„Ungleiches ungleich behandeln“ so lautet die zugespitzte gewerkschaftliche Forderung nach einem schulscharfen Sozialindex. Ziel dieses Instruments ist, dass besonders herausgeforderte Schulen mehr materielle und personelle Ressourcen zugewiesen bekommen, um ihre Arbeit angesichts unterschiedlicher Herausforderungen bestmöglich zu unterstützen. Damit kann ein schulscharfer Sozialindex, der im Haushalt auch mit entsprechenden Stellen hinterlegt ist, einen wichtigen Beitrag zur Bekämpfung von Bildungsungleichheit leisten.

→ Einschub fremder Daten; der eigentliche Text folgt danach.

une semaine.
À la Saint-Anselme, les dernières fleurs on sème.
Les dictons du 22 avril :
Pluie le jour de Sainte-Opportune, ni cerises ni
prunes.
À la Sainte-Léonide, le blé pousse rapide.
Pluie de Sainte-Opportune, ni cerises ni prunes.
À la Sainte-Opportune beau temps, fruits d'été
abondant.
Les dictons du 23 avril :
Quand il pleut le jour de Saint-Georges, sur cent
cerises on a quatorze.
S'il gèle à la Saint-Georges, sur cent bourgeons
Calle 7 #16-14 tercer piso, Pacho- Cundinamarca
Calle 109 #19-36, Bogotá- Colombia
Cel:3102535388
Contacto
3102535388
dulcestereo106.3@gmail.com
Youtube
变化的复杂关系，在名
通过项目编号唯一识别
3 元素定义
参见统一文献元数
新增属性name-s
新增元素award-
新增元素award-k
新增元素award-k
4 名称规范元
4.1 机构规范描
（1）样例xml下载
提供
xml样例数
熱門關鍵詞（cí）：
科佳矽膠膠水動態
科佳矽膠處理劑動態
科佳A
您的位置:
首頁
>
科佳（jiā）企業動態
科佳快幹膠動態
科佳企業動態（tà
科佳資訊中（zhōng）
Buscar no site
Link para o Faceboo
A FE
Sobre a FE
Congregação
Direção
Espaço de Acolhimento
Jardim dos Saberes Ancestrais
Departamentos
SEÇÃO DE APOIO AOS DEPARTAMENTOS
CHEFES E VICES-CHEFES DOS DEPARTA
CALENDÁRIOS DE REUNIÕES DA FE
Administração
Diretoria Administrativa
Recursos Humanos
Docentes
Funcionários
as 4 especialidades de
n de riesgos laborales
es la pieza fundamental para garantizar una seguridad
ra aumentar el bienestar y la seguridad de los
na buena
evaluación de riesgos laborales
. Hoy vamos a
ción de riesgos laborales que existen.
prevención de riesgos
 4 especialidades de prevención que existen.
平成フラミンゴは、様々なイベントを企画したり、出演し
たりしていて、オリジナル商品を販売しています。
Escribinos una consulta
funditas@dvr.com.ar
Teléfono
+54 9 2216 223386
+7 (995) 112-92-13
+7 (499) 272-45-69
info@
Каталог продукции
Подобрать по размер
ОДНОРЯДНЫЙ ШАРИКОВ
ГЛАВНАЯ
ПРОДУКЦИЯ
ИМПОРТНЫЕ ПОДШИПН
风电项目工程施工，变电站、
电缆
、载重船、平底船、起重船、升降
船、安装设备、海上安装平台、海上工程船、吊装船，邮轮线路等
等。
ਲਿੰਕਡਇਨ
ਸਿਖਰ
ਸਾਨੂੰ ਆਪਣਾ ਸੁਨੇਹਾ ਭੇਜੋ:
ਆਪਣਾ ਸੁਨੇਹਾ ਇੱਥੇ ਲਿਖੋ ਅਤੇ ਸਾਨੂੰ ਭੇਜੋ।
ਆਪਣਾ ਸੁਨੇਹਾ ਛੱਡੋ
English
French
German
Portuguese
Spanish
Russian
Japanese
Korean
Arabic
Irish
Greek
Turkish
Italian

Nicht alle Belastungsfaktoren werden berücksichtigt
Der schulscharfe Sozialindex wurde federführend von Prof. Jörg-Peter Schräpler von der Ruhr-Universität Bochum und dem Landesinstitut QUA-LiS weiterentwickelt. Dabei werden die Schulen in neun Stufen eingeteilt werden, wobei die Kategorie neun die größte Herausforderung bedeutet. Berücksichtigt werden dabei die Quote der Schüler*innen, deren Familien Sozialhilfe beanspruchen, sowie der Anteil der Schüler*innen, in deren Familien nicht Deutsch gesprochen wird und der Anteil der Schüler*innen, die aus dem Ausland zugezogen sind. Auch der Anteil an Kinder mit den sonderpädagogischen Förderschwerpunkten Lernen, Emotionale und Soziale Entwicklung oder Sprache wird einbezogen. Daraus ergibt sich ein komplexer Index, der viele mögliche Belastungsfaktoren der Schulen berücksichtigt. Das ergibt angesichts der vielfältigen und zum Teil sehr unterschiedlichen Herausforderungen einzelner Schulen durchaus Sinn. Das hatte die GEW NRW noch Anfang dieses Jahres gefordert – schön, dass diese Forderung direkt aufgegriffen wurde. Die Verteilung von Ressourcen hat direkten Einfluss auf die Arbeitsbedingungen an jeder Schule. Bessere Arbeitsbedingungen der Lehrkräfte haben einen maßgeblichen Einfluss auf die Lernbedingungen der Schüler*innen. Deshalb wäre es aus Sicht der GEW NRW sinnvoll gewesen auch solche Belastungsfaktoren zu berücksichtigen, die die konkrete Arbeitssituation in der Schule beeinflussen: etwa den Krankenstand, die Teil- und Vollzeitrelation und die Stellenbesetzung.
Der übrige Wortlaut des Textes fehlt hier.